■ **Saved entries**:
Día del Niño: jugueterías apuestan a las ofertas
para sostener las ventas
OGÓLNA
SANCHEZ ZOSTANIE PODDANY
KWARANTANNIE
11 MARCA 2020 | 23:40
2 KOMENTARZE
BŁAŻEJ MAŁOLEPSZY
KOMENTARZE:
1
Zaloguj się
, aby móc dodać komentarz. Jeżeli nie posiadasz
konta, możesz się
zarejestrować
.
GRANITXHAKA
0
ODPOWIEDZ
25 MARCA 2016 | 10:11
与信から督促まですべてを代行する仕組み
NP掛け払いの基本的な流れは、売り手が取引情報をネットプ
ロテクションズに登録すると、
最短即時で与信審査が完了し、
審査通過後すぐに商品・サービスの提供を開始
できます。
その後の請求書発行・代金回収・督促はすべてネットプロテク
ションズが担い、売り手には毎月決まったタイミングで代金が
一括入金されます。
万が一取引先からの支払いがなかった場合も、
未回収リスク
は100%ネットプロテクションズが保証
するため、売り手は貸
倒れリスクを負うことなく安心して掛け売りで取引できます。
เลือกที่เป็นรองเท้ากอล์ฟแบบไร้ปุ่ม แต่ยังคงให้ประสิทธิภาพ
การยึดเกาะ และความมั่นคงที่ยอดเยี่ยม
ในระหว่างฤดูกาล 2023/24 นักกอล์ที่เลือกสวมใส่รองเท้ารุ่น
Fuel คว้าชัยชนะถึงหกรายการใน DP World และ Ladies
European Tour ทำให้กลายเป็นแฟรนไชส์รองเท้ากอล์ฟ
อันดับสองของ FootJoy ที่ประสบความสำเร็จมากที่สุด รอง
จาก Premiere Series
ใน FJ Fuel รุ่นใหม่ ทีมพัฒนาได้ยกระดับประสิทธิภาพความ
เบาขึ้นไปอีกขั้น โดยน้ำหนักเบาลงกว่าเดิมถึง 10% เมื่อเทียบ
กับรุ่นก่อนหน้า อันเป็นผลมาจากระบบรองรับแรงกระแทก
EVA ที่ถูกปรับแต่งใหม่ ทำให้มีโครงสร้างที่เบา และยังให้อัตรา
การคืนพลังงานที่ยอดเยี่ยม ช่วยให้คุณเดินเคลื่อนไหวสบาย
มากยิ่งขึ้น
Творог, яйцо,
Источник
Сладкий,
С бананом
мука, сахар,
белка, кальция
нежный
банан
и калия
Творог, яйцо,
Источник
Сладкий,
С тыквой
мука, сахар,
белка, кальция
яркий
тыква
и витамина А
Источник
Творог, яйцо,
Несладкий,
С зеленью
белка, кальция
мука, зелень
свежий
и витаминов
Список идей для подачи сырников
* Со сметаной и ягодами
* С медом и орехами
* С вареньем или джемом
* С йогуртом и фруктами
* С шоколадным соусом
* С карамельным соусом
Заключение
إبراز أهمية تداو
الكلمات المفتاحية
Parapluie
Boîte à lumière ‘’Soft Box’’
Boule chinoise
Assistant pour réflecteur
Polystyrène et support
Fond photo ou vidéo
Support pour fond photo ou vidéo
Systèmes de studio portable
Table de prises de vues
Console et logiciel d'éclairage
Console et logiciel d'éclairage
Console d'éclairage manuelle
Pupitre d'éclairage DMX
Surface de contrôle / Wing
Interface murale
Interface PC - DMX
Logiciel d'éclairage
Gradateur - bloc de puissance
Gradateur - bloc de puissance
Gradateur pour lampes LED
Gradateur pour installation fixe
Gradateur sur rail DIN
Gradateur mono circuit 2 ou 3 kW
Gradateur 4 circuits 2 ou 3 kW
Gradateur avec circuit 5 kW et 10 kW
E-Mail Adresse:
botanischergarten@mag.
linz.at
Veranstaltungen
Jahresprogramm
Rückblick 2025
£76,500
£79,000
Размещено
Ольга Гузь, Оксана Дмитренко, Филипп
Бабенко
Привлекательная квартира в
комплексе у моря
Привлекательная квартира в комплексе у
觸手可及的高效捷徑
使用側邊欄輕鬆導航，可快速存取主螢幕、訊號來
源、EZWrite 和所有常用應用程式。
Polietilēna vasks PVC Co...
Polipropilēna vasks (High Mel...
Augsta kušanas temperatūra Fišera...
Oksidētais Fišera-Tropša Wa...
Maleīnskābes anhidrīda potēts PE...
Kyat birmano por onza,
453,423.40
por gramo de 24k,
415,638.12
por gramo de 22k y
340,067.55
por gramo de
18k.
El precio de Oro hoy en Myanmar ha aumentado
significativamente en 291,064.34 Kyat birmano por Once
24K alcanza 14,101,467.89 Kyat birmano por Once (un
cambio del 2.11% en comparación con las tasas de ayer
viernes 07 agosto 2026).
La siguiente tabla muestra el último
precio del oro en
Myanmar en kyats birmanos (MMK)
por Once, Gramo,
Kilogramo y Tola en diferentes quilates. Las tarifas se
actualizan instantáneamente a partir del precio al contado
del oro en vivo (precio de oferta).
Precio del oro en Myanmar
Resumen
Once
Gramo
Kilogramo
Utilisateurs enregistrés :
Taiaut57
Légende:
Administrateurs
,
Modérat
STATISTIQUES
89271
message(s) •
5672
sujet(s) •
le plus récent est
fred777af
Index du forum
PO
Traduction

■ **TASK GOAL**:
For the data above, state how many lines contain "Привлекательная"; the number is the whole answer.

■ **OUTPUT FOR THIS TASK**:
2